Hinweis: Die Angaben beziehen sich auf das Verhältnis von Käufen und Verkäufen der 100 meistgehandelten Aktien im Scalable Broker zwischen dem 22.05.2026 und 29.05.2026.

Im Fokus:

Wer bei KI nur an Chips denkt, übersieht die gewaltige Infrastruktur dahinter. Caterpillar profitiert massiv vom Bau neuer Rechenzentren und liefert die essenziellen Notstromaggregate, die bei einem Netzausfall die Server am Laufen halten.


Märkte und Makro

KI-Rally vs. Industrie-Krise

Die Kapitalmärkte vibrieren mit Erwartung darauf, dass Musks SpaceX an die Börse schießen wird. Und da schwappen schon wieder neue Gerüchte herein. Die Wall Street spekuliert über einen möglichen Zusammenschluss mit Tesla. Am IPO-Fahrplan dürfte das nichts ändern. Aber danach wäre Elon Musk so ein Mega-Deal durchaus zuzutrauen – zumal er mit seinen Aktien- und Stimmrechtspaketen auch das fusionierte Unternehmen kontrollieren würde.

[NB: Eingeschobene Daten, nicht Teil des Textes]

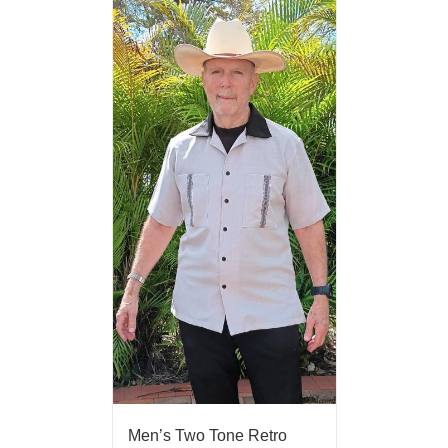
Men’s Two Tone Retro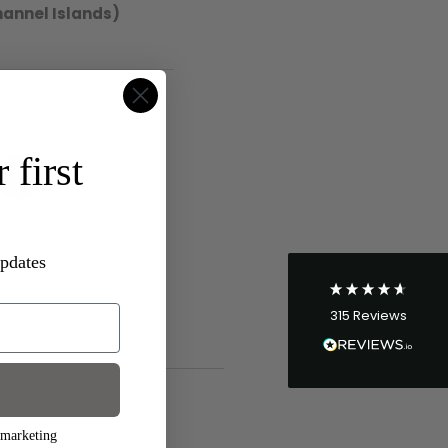
hannel Islands)
e Gold
,
Sale
,
Tassels
4.8
Rating
315
Reviews
 first
Shipping & Delivery
Delivery methods
Postal Service
updates
Average delivery time
Within 5 Days
315
Reviews
On-time delivery
96%
Accurate and undamaged orders
100%
 marketing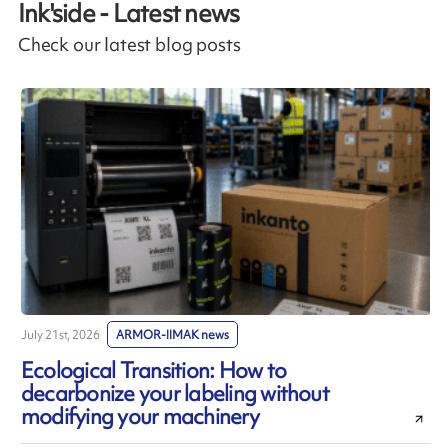
Ink'side - Latest news
Check our latest blog posts
July 21st, 2026
ARMOR-IIMAK news
J
Ecological Transition: How to
decarbonize your labeling without
modifying your machinery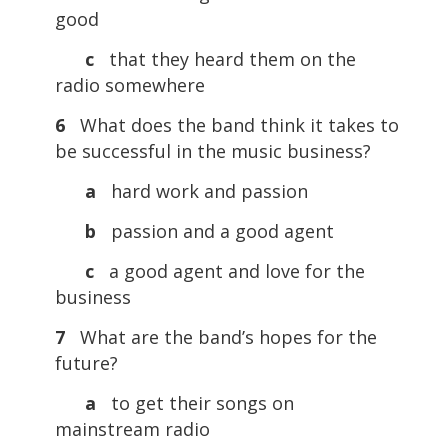
good
c
that they heard them on the
radio somewhere
6
What does the band think it takes to
be successful in the music business?
a
hard work and passion
b
passion and a good agent
c
a good agent and love for the
business
7
What are the band’s hopes for the
future?
a
to get their songs on
mainstream radio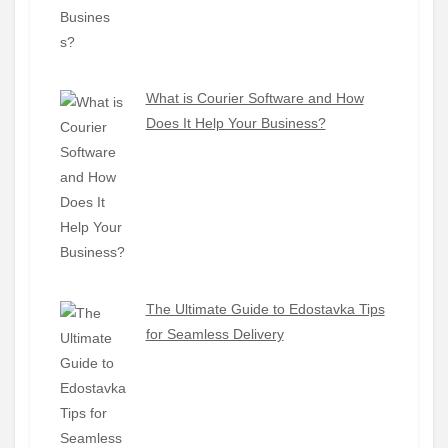
What is Courier Software and How
Does It Help Your Business?
The Ultimate Guide to Edostavka Tips
for Seamless Delivery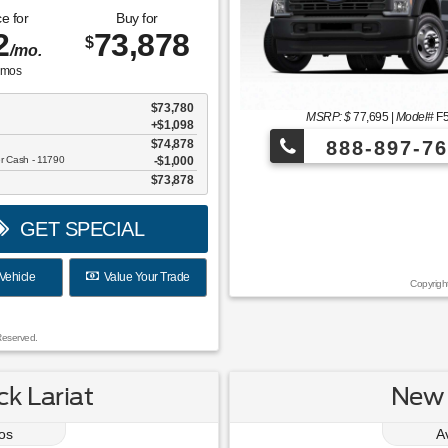
e for
Buy for
2
73,878
$
/mo.
mos
$73,780
MSRP: $
77,695
|
Model#
F
+$1,098
$74,878
888-897-76
er Cash - 11790
$1,000
$73,878
¡Más de 1000 
GET SPECIAL
Vehicle
Value Your Trade
Copyrigh
Reserved.
k Lariat
New 
os
A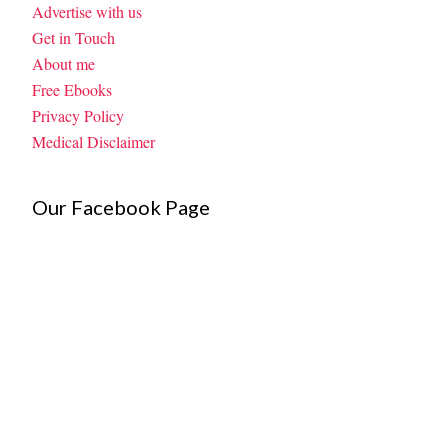
Advertise with us
Get in Touch
About me
Free Ebooks
Privacy Policy
Medical Disclaimer
Our Facebook Page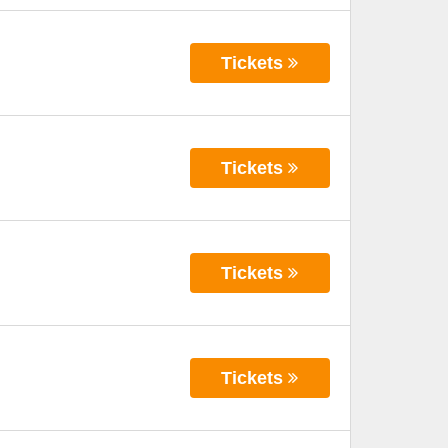
Tickets
Tickets
Tickets
Tickets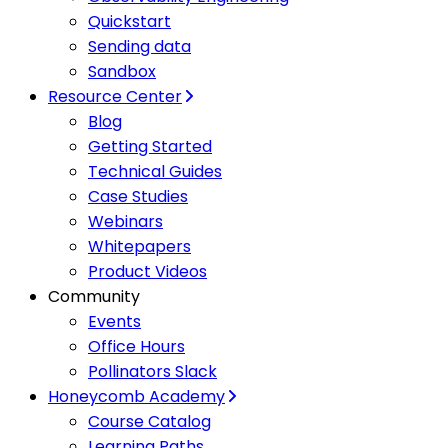
Quickstart
Sending data
Sandbox
Resource Center
Blog
Getting Started
Technical Guides
Case Studies
Webinars
Whitepapers
Product Videos
Community
Events
Office Hours
Pollinators Slack
Honeycomb Academy
Course Catalog
Learning Paths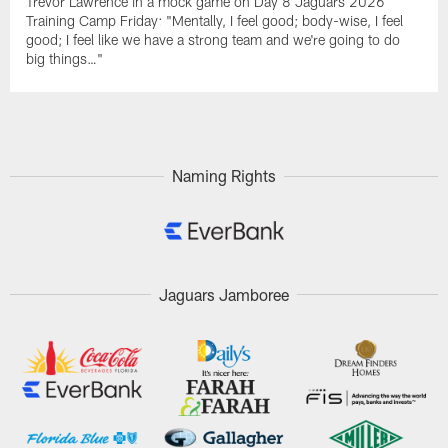
Trevor Lawrence in a mock game on Day 8 Jaguars 2026
Training Camp Friday: "Mentally, I feel good; body-wise, I feel
good; I feel like we have a strong team and we're going to do
big things…"
Naming Rights
Jaguars Jamboree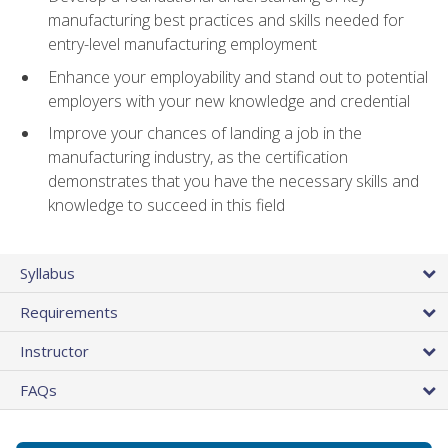
manufacturing best practices and skills needed for
entry-level manufacturing employment
Enhance your employability and stand out to potential
employers with your new knowledge and credential
Improve your chances of landing a job in the
manufacturing industry, as the certification
demonstrates that you have the necessary skills and
knowledge to succeed in this field
Syllabus
Requirements
Instructor
FAQs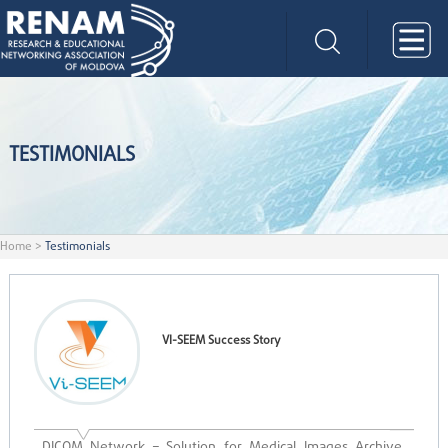
TESTIMONIALS
Home
>
Testimonials
VI-SEEM Success Story
DICOM Network – Solution for Medical Images Archive,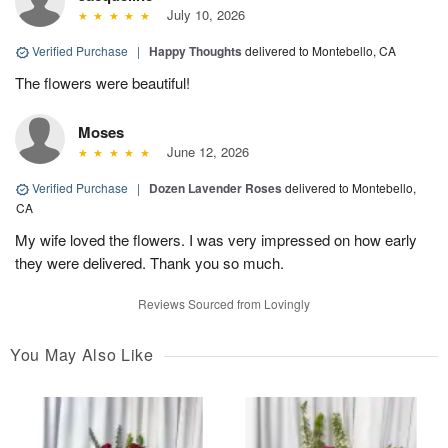
July 10, 2026
Verified Purchase
|
Happy Thoughts
delivered to Montebello, CA
The flowers were beautiful!
Moses
June 12, 2026
Verified Purchase
|
Dozen Lavender Roses
delivered to Montebello,
CA
My wife loved the flowers. I was very impressed on how early
they were delivered. Thank you so much.
Reviews Sourced from Lovingly
You May Also Like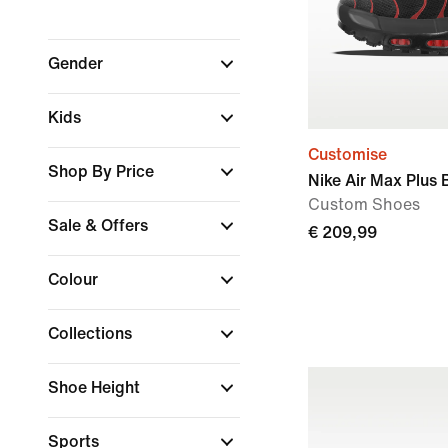
Gender
Kids
Customise
Shop By Price
Nike Air Max Plus 
Custom Shoes
Sale & Offers
€ 209,99
Colour
Collections
Shoe Height
Sports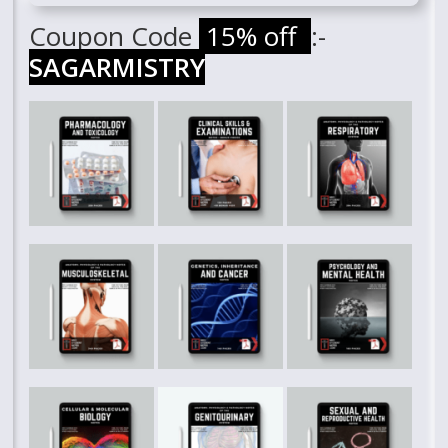
Coupon Code
15% off
:-
SAGARMISTRY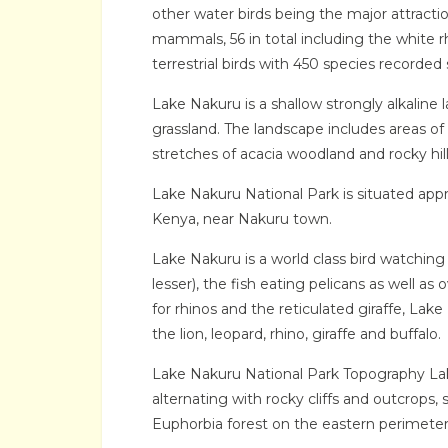
other water birds being the major attractio
mammals, 56 in total including the white rh
terrestrial birds with 450 species recorded s
Lake Nakuru is a shallow strongly alkaline
grassland. The landscape includes areas of 
stretches of acacia woodland and rocky hil
Lake Nakuru National Park is situated appro
Kenya, near Nakuru town.
Lake Nakuru is a world class bird watching
lesser), the fish eating pelicans as well as
for rhinos and the reticulated giraffe, Lake
the lion, leopard, rhino, giraffe and buffalo.
Lake Nakuru National Park Topography Lak
alternating with rocky cliffs and outcrops,
Euphorbia forest on the eastern perimeter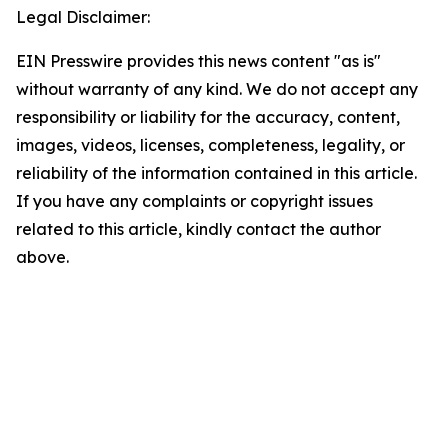
Legal Disclaimer:
EIN Presswire provides this news content "as is"
without warranty of any kind. We do not accept any
responsibility or liability for the accuracy, content,
images, videos, licenses, completeness, legality, or
reliability of the information contained in this article.
If you have any complaints or copyright issues
related to this article, kindly contact the author
above.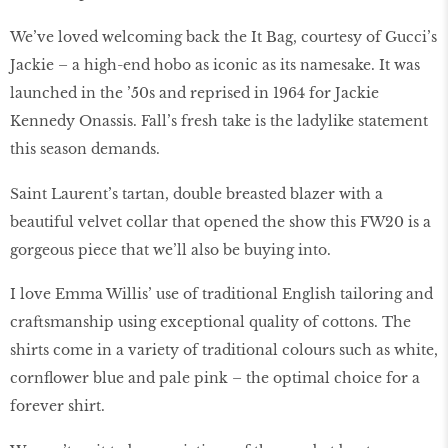
We’ve loved welcoming back the It Bag, courtesy of Gucci’s
Jackie – a high-end hobo as iconic as its namesake. It was
launched in the ’50s and reprised in 1964 for Jackie
Kennedy Onassis. Fall’s fresh take is the ladylike statement
this season demands.
Saint Laurent’s tartan, double breasted blazer with a
beautiful velvet collar that opened the show this FW20 is a
gorgeous piece that we’ll also be buying into.
I love Emma Willis’ use of traditional English tailoring and
craftsmanship using exceptional quality of cottons. The
shirts come in a variety of traditional colours such as white,
cornflower blue and pale pink – the optimal choice for a
forever shirt.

Derweil geht der Tech-Rausch an der Wall Street weiter. Starke Zahlen von Marvell sowie HP befeuerten den Markt, aber die Show gestohlen hat ihnen das SaaS-Unternehmen Snowflake mit einem Deal über 6 Mrd. $ mit AWS. Das US-Inflations-Update gab es am Donnerstag: Die Teuerung nagt weiter an den Geldbeuteln und schickt die Fed zurück auf die Wartebank. Der bevorzugte Inflationsindikator der Fed, der PCE-Index, stieg im April um 3,8 % (YoY)- der kräftigste Anstieg seit drei Jahren - die Kernrate ohne Energie und Lebensmittel lag bei 3,3 %. Währenddessen flirtete der DAX mit einem neuen Höchststand, obwohl die Deindustrialisierung in Deutschland in vollem Gange ist. Seit 2019 hat die Industrie hierzulande über 341.000 Jobs verloren.


Podcast

SpaceX, Dividenden oder Pokémon-Karten? Christian W. Röhl war zum „Ask Me Anything“ (AMA) auf Reddit bei r/Finanzen. Obwohl er zwei Stunden lang durchgetippt hat, sind einige Fragen offen geblieben – auf die es in der neuen Folge von Asset Class die Antworten gibt: Mit dabei die Angst vor einer KI-Blase, die optimale Cashquote und die Lieblingsbücher unseres Chief Economist.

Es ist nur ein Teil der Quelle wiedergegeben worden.